Researchers use machine learning to enhance data search

If you’ve ever shopped online, searched online databases, compressed files, or signed digital documents, you’ve probably used something called hashing. Hashing is used in a variety of applications and is used in blockchain technology, cryptography, image processing, and more.

An international team of researchers from MIT, Harvard University, and the Technical University of Munich (TUM) have discovered a new way to retrieve data from large databases by using machine learning to speed up hash functions. Specifically, we have found a way to avoid data retrieval slowdowns caused by so-called hash collisions.

hash collision

To retrieve data from large databases, hash functions are used to mathematically transform a specific key or string into a compressed set of representative values called hash values. This function also determines where this data is stored by generating code that points to that location.
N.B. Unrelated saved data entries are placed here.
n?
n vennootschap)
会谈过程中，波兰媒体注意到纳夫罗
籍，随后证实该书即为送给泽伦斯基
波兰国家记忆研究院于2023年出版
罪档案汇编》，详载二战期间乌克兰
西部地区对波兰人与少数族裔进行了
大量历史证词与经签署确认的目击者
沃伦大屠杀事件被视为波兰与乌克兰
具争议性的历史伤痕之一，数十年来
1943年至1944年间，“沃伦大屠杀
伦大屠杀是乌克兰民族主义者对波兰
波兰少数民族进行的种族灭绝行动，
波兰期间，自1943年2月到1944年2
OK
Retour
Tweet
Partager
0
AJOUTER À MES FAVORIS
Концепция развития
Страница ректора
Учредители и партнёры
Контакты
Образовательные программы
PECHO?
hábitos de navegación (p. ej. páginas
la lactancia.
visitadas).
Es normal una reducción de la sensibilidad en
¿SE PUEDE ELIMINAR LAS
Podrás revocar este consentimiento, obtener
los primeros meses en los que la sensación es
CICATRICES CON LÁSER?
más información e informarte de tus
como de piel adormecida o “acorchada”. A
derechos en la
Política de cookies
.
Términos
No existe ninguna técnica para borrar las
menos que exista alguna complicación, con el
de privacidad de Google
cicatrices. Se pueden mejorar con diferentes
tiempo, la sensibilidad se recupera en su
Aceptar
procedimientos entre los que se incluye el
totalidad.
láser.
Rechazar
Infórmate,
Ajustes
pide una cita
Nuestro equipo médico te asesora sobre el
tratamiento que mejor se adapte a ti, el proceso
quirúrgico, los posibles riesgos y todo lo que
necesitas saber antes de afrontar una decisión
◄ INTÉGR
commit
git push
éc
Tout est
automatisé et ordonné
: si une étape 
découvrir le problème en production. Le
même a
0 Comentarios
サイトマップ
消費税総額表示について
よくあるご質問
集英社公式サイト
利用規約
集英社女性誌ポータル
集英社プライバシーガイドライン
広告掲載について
However, this system has limitations. Traditional hash functions generate code to randomly retrieve data, and sometimes the hash function generates the same hash code for different data, which can lead to collisions. This often means slower performance as it takes longer to get the data you need.

Many techniques have been developed to handle such incidents and prevent collisions, including a class of hash functions known as perfect hash functions. However, a full hash function must be customized for each dataset, which can significantly increase computation time.
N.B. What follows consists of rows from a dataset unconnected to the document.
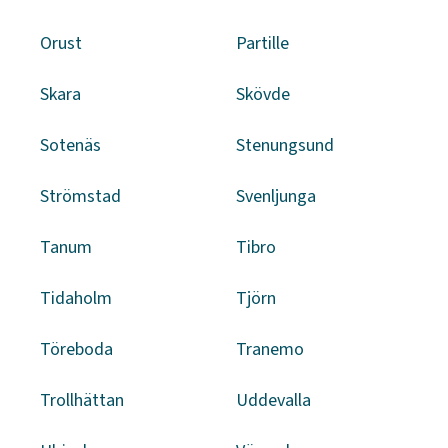
Orust
Partille
Skara
Skövde
Sotenäs
Stenungsund
Strömstad
Svenljunga
Tanum
Tibro
Tidaholm
Tjörn
Töreboda
Tranemo
Trollhättan
Uddevalla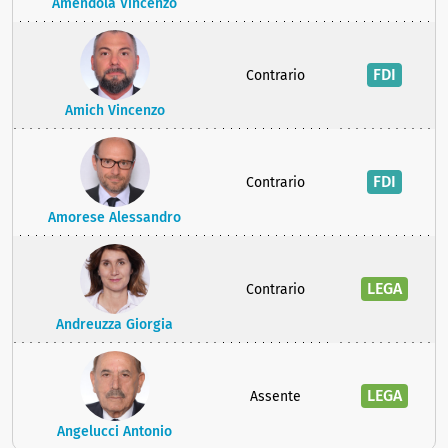
Amendola Vincenzo
FDI
Contrario
Amich Vincenzo
FDI
Contrario
Amorese Alessandro
LEGA
Contrario
Andreuzza Giorgia
LEGA
Assente
Angelucci Antonio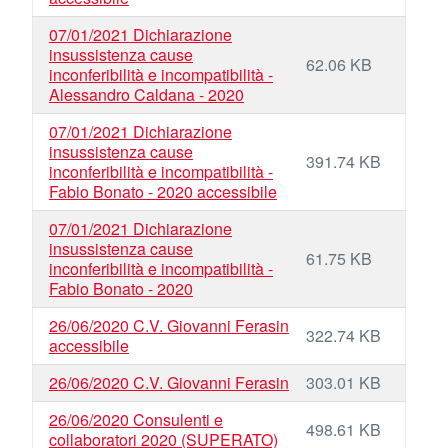
07/01/2021 Dichiarazione
insussistenza cause
62.06 KB
inconferibilità e incompatibilità -
Alessandro Caldana - 2020
07/01/2021 Dichiarazione
insussistenza cause
391.74 KB
inconferibilità e incompatibilità -
Fabio Bonato - 2020 accessibile
07/01/2021 Dichiarazione
insussistenza cause
61.75 KB
inconferibilità e incompatibilità -
Fabio Bonato - 2020
26/06/2020 C.V. Giovanni Ferasin
322.74 KB
accessibile
26/06/2020 C.V. Giovanni Ferasin
303.01 KB
26/06/2020 Consulenti e
498.61 KB
collaboratori 2020 (SUPERATO)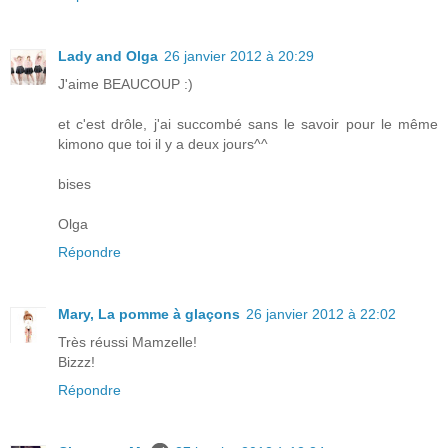
Lady and Olga
26 janvier 2012 à 20:29
J'aime BEAUCOUP :)
et c'est drôle, j'ai succombé sans le savoir pour le même
kimono que toi il y a deux jours^^
bises
Olga
Répondre
Mary, La pomme à glaçons
26 janvier 2012 à 22:02
Très réussi Mamzelle!
Bizzz!
Répondre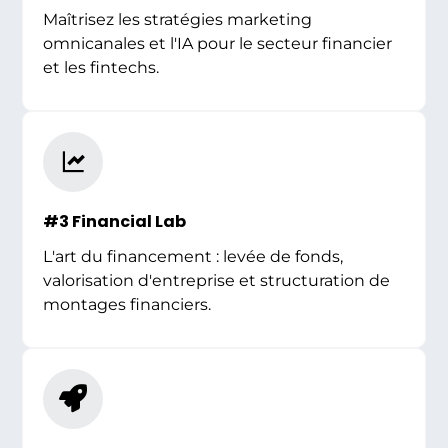
Maîtrisez les stratégies marketing
omnicanales et l'IA pour le secteur financier
et les fintechs.
#3 Financial Lab
L'art du financement : levée de fonds,
valorisation d'entreprise et structuration de
montages financiers.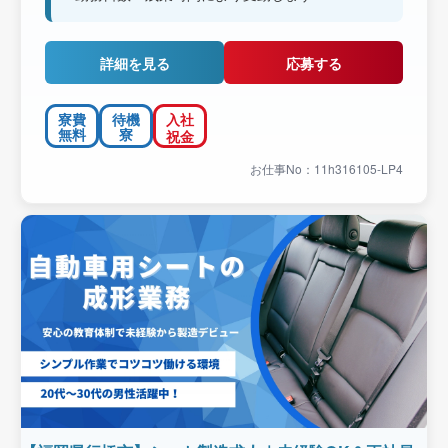
詳細を見る
応募する
寮費
待機
入社
無料
寮
祝金
お仕事No：11h316105-LP4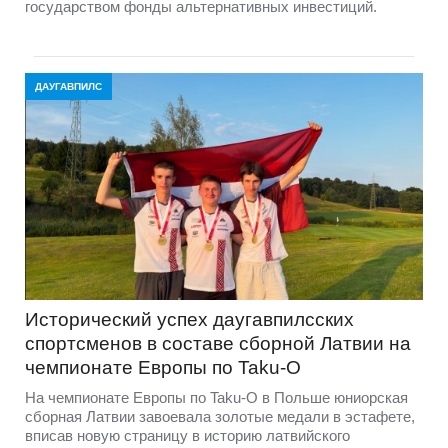
государством фонды альтернативных инвестиций.
ДАУГАВПИЛС
Исторический успех даугавпилсских
спортсменов в составе сборной Латвии на
чемпионате Европы по Taku-O
На чемпионате Европы по Taku-O в Польше юниорская
сборная Латвии завоевала золотые медали в эстафете,
вписав новую страницу в историю латвийского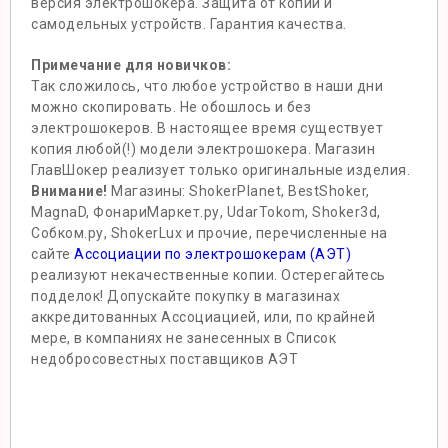
версия электрошокера. Защита от копий и
самодельных устройств. Гарантия качества.
Примечание для новичков:
Так сложилось, что любое устройство в наши дни
можно скопировать. Не обошлось и без
электрошокеров. В настоящее время существует
копия любой(!) модели электрошокера. Магазин
ГлавШокер реализует только оригинальные изделия.
Внимание!
Магазины: ShokerPlanet, BestShoker,
MagnaD, ФонариМаркет.ру, UdarTokom, Shoker3d,
Собком.ру, ShokerLux и прочие, перечисленные на
сайте
Ассоциации по электрошокерам (АЭТ)
реализуют некачественные копии. Остерегайтесь
подделок! Допускайте покупку в магазинах
аккредитованных Ассоциацией, или, по крайней
мере, в компаниях не занесенных в Список
недобросовестных поставщиков АЭТ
To address this problem, researchers have developed what are known as learning models by running machine learning algorithms on experimental datasets so that the model can be evaluated for specific properties. They found that this AI-assisted approach improves computational efficiency and reduces the likelihood of collisions compared to traditional hashing processes.
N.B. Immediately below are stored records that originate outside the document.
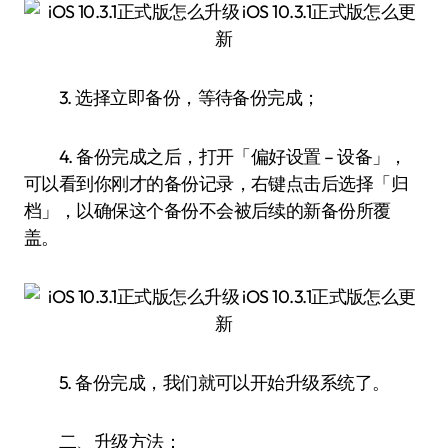
3. 选择立即备份，等待备份完成；
4. 备份完成之后，打开「偏好设置 – 设备」，
可以看到你刚才的备份记录，右键点击后选择「归
档」，以确保这个备份不会被后续的新备份所覆
盖。
5. 备份完成，我们就可以开始升级系统了。
二、升级方法：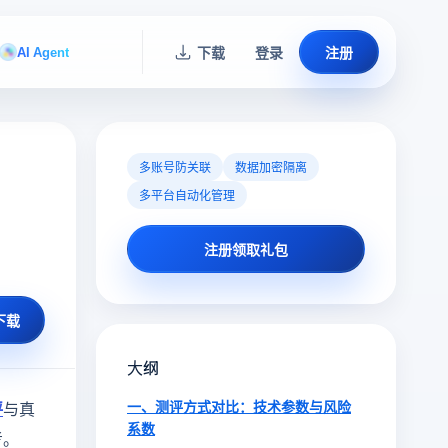
AI Agent
下载
登录
注册
多账号防关联
数据加密隔离
多平台自动化管理
注册领取礼包
下载
大纲
评
与真
一、测评方式对比：技术参数与风险
系数
考。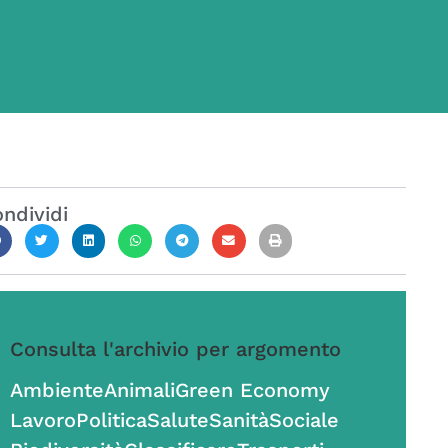
ndividi
Consulta l'archivio per argomento
Ambiente
Animali
Green Economy
Lavoro
Politica
Salute
Sanità
Sociale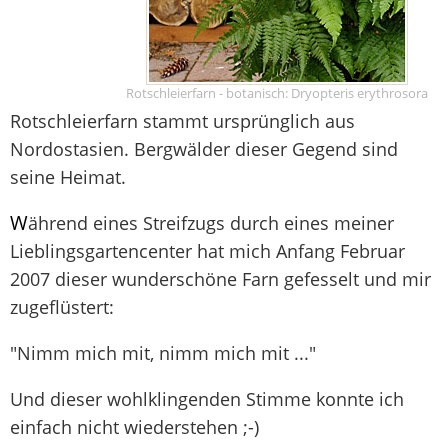
Rotschleierfarn - botanisch: Dryopteris erythrosora
Rotschleierfarn stammt ursprünglich aus
Nordostasien. Bergwälder dieser Gegend sind
seine Heimat.
W
ährend eines Streifzugs durch eines meiner
Lieblingsgartencenter hat mich Anfang Februar
2007 dieser wunderschöne Farn gefesselt und mir
zugeflüstert:
"Nimm mich mit, nimm mich mit ..."
Und dieser wohlklingenden Stimme konnte ich
einfach nicht wiederstehen ;-)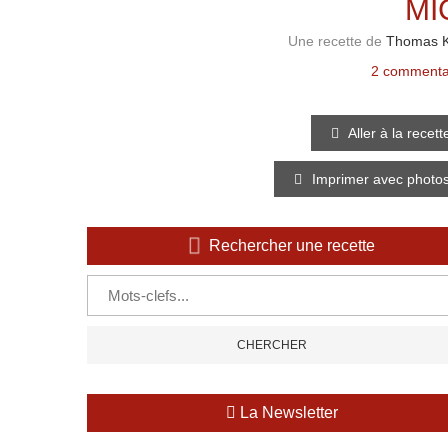
MI
Une recette de
Thomas K
2 commenta
Aller à la recett
Imprimer avec photo
Rechercher une recette
La Newsletter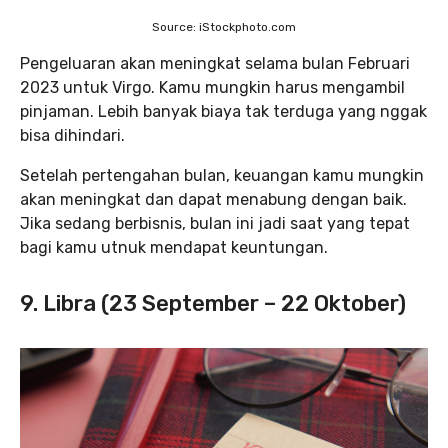
Source: iStockphoto.com
Pengeluaran akan meningkat selama bulan Februari
2023 untuk Virgo. Kamu mungkin harus mengambil
pinjaman. Lebih banyak biaya tak terduga yang nggak
bisa dihindari.
Setelah pertengahan bulan, keuangan kamu mungkin
akan meningkat dan dapat menabung dengan baik.
Jika sedang berbisnis, bulan ini jadi saat yang tepat
bagi kamu utnuk mendapat keuntungan.
9. Libra (23 September – 22 Oktober)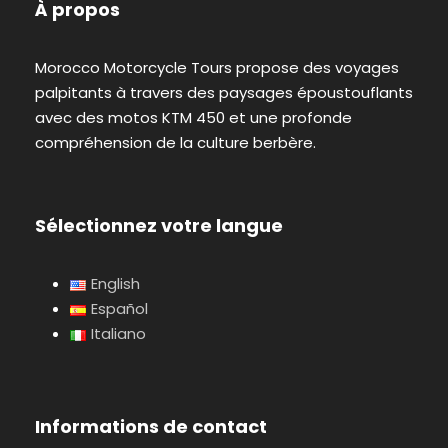
À propos
Morocco Motorcycle Tours propose des voyages
palpitants à travers des paysages époustouflants
avec des motos KTM 450 et une profonde
compréhension de la culture berbère.
Sélectionnez votre langue
English
Español
Italiano
Informations de contact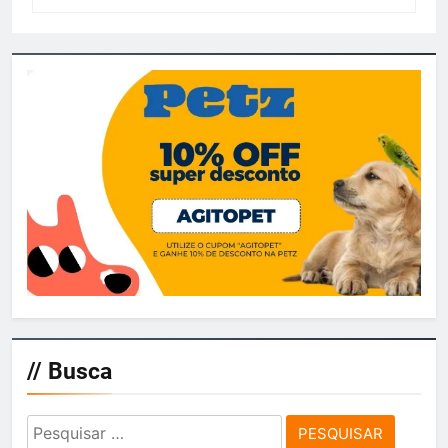
// Busca
Pesquisar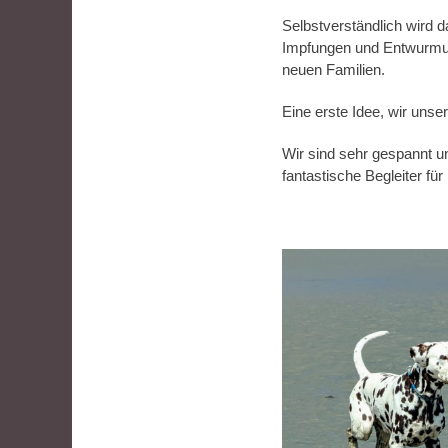
Selbstverständlich wird 
Impfungen und Entwurmung
neuen Familien.
Eine erste Idee, wir uns
Wir sind sehr gespannt un
fantastische Begleiter für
“On one end, traditional hash functions are fast to compute, but suffer from collisions that can degrade query performance,” said a paper presented at the 2023 International Conference on Very Large Databases. the team wrote.

“Perfect hash functions, on the other hand, avoid collisions, but are difficult to build and not scalable in the sense that the size of the function representation grows with the size of the input data. It could potentially offer a better trade-off between collisions.”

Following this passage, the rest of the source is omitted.